Я вытащил из портфеля тетрадь, проверил, не было ли в ней чего лишнего, и протянул Мидори.
— Спасибо. А ты послезавтра в универ придешь?
— Угу.
— Тогда, может, придешь сюда к двенадцати? Я тебе конспект отдам, и заодно пообедаем вместе. У тебя ведь несварений не случается, если ешь не один?
— Да ладно тебе... Но не стоит за это взамен ничего такого. Подумаешь, конспект одолжил.
— Ничего. Я люблю благодарить. Не забудешь, может, запишешь лучше?
— Да чего бы я забывал? Послезавтра, в двенадцать часов, встречаемся здесь.

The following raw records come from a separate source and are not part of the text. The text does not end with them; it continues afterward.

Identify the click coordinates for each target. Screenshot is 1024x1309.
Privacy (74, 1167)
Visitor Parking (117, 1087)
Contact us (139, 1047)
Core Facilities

— Со стороны ее столика донеслось : «Мидори, иди быстрей, остывает все». Она не прореагировала.
— А ты всегда так разговаривал?
— Ну да, вроде. Не обращал внимания вообще-то, — ответил я. Я действительно впервые слышал от кого-то, что у меня какая-то особая манера говорить.
Она о чем-то задумалась, потом улыбнулась и ушла за свой столик.
Когда я проходил мимо ее столика, она помахала мне рукой. Остальные трое глянули на меня лишь мельком.
В среду, хотя было уже условленных двенадцать часов, Мидори в ресторане видно не было. Я хотел попить пива, пока она не придет, но в ресторане стало людно, и мне пришлось сделать заказ и поесть.